Vítor Oliveira
O presidente Jair Bolsonaro definiu ontem (29/03) a troca de comando em seis ministérios. Mudanças pouco usuais em sua forma e que não parecem à altura do desafio de conciliar as contradições de seus apoiadores, da suposta base aliada no Congresso até os grupos de interesse mais radicais.
Nesse momento histórico, vivemos a era do “Centrão” – essa entidade amorfa que personifica o fisiologismo do sistema político brasileiro, mas que não está sob a responsabilidade de ninguém. Seu expoente é Arthur Lira (PP/AL), enquanto os nomes de seus líderes são tantos que nos perdemos.
Há alguns séculos, contudo, o manual de como utilizar o Poder Político para formar governos começou a ser escrito. Maquiavel, em sua alegoria sobre as escolhas estratégicas que um governante pode ter, nos dizia que a Fortuna, a deusa do destino, “...manifesta o seu poder onde não há forças organizadas (virtú) que lhe resistam”.
Volta e meia retornamos ao clássico, pois quando avaliamos a presidência de Jair Bolsonaro, é inevitável imaginar que seu governo, sem os alicerces das instituições e seus incentivos para a cooperação, está a um passo do colapso.
A Virtú e os Mercenários
Já escrevi várias vezes, nesse mesmo espaço do Legis-Ativo, sobre uma forma de analisar as preferências de políticos e partidos, dividindo-as na busca por Recursos de Governo (Office Seeking), Políticas Públicas (Policy Seeking) e Votos (Vote Seeking).
Quando falamos do “Centrão”, remetemos à preferência pelo controle de recursos de governo que não apenas este, mas todos os grupos de interesse no entorno da Presidência da República possuem – militares, “ideológicos”, evangélicos, terraplanistas, faria limers...
Sob a lógica do Governo Representativo, não se implementa política pública sem cargo e recurso; também não se continua a fazer isso sem voto. A deputada Flavia Arruda (PL/DF), alçada à condição de coordenadora-mor da República, terá a dura missão de fazer a interlocução do Planalto com o Legislativo, como se sua simples nomeação fosse suficiente para aplacar todos estes interesses.
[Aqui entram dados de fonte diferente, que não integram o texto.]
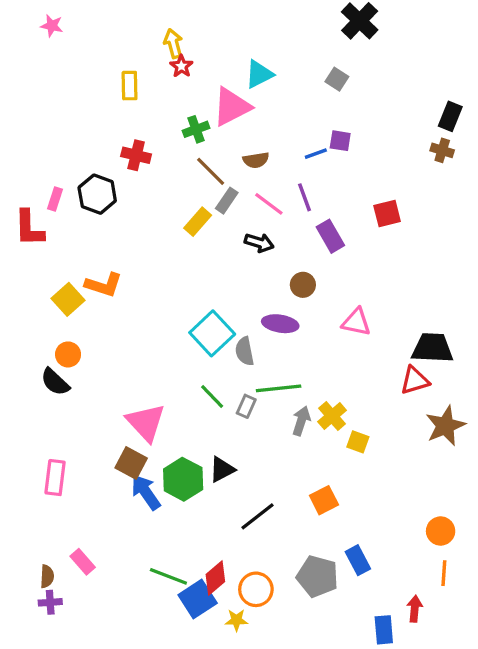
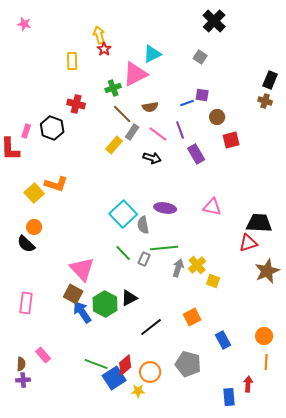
brown circle: (303, 285) -> (217, 117), moved
blue rectangle: (358, 560) -> (223, 340), moved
E o que Maquiavel tem a ver com isso? Sem construir diques e barricadas, ficará difícil lidar com a enchente. Não sabemos quando ela vem, apenas que pode vir. É dos remédios amargos e, talvez, fatais de que falamos, como mencionou o próprio Lira.
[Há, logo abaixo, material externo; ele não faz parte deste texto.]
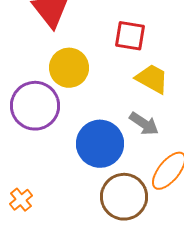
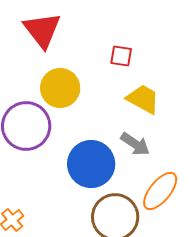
red square: (130, 36) -> (121, 56), size x0.7

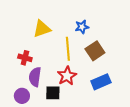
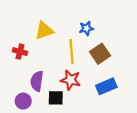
red cross: (25, 58) -> (20, 52), moved
red star: (67, 76) -> (71, 80), turned -30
Bolsonaro escolhe não jogar pelas regras do presidencialismo de coalizão; não impede a morte dos brasileiros pela COVID-19, tampouco os impede de morrer de fome. Incapaz de construir uma base orgânica em número suficiente no Congresso, resolveu formar sua armada com forças mercenárias do tal de Centrão.
Não obstante sua dependência de tais forças, resolveu tratá-las como coadjuvantes na composição do Ministério. Ante a demanda pelo controle de políticas públicas, responde com a Secretaria de Governo e modificações cosméticas. Inevitável a geração de um passivo político colossal, com juros compostos, amortizado apenas pela expectativa de poder que seu nome gera entre deputados e senadores.
Essa não é a Virtú que se espera de um presidente. Quanto mais próximos estivermos de 2022, menos as migalhas dos ministérios bastarão para conter a fome por cargos, políticas públicas e votos. E mais Bolsonaro dependerá da Fortuna para sobreviver. Até as próximas eleições, há tempo de sobra para que sua roda gire.